▶ **WORK REQUEST**:
Everything from the line that contains "ÚLTIMA SÉRIE, NOVA, ZERO" to the final line of the data, both ends included, must be set down exactly, apart from the pictures.

▶ **THE DATA**:
-------
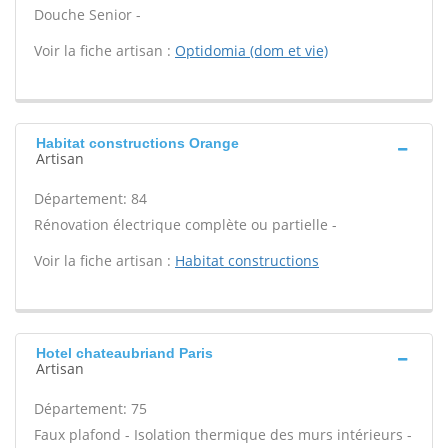
Douche Senior -
Voir la fiche artisan :
Optidomia (dom et vie)
Habitat constructions Orange
Artisan
Département: 84
Rénovation électrique complète ou partielle -
Voir la fiche artisan :
Habitat constructions
Hotel chateaubriand Paris
Artisan
Département: 75
Faux plafond - Isolation thermique des murs intérieurs -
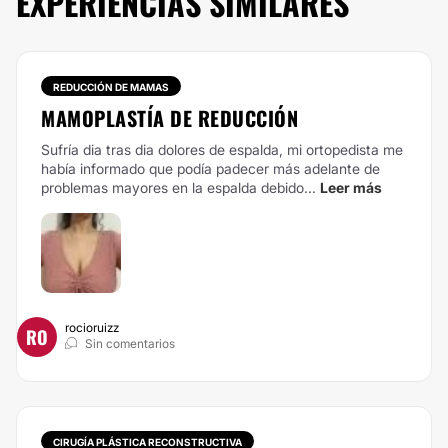
EXPERIENCIAS SIMILARES
REDUCCIÓN DE MAMAS
MAMOPLASTÍA DE REDUCCIÓN
Sufría dia tras dia dolores de espalda, mi ortopedista me
había informado que podía padecer más adelante de
problemas mayores en la espalda debido...
Leer más
rocioruizz
RO
Sin comentarios
CIRUGÍA PLÁSTICA RECONSTRUCTIVA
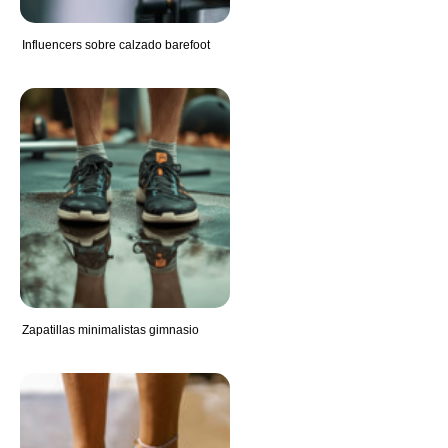
Influencers sobre calzado barefoot
Zapatillas minimalistas gimnasio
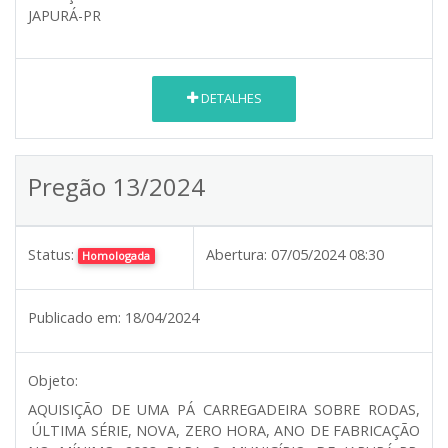
JAPURÁ-PR
DETALHES
Pregão 13/2024
Status:
Abertura:
07/05/2024 08:30
Homologada
Publicado em:
18/04/2024
Objeto:
AQUISIÇÃO DE UMA PÁ CARREGADEIRA SOBRE RODAS,
ÚLTIMA SÉRIE, NOVA, ZERO HORA, ANO DE FABRICAÇÃO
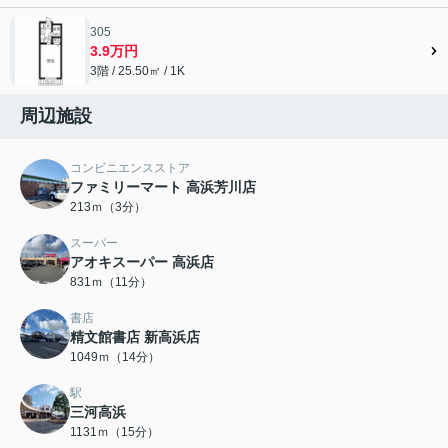
305
3.9万円
3階 / 25.50㎡ / 1K
周辺施設
コンビニエンスストア
ファミリーマート 高浜芳川店
213ｍ（3分）
スーパー
アオキスーパー 高浜店
831ｍ（11分）
書店
精文館書店 新高浜店
1049ｍ（14分）
駅
三河高浜
1131ｍ（15分）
-------
▶ **EXERCISE ANSWER**:
ÚLTIMA SÉRIE, NOVA, ZERO HORA, ANO DE FABRICAÇÃO
305
3.9万円
3階 / 25.50㎡ / 1K
周辺施設
コンビニエンスストア
ファミリーマート 高浜芳川店
213ｍ（3分）
スーパー
アオキスーパー 高浜店
831ｍ（11分）
書店
精文館書店 新高浜店
1049ｍ（14分）
駅
三河高浜
1131ｍ（15分）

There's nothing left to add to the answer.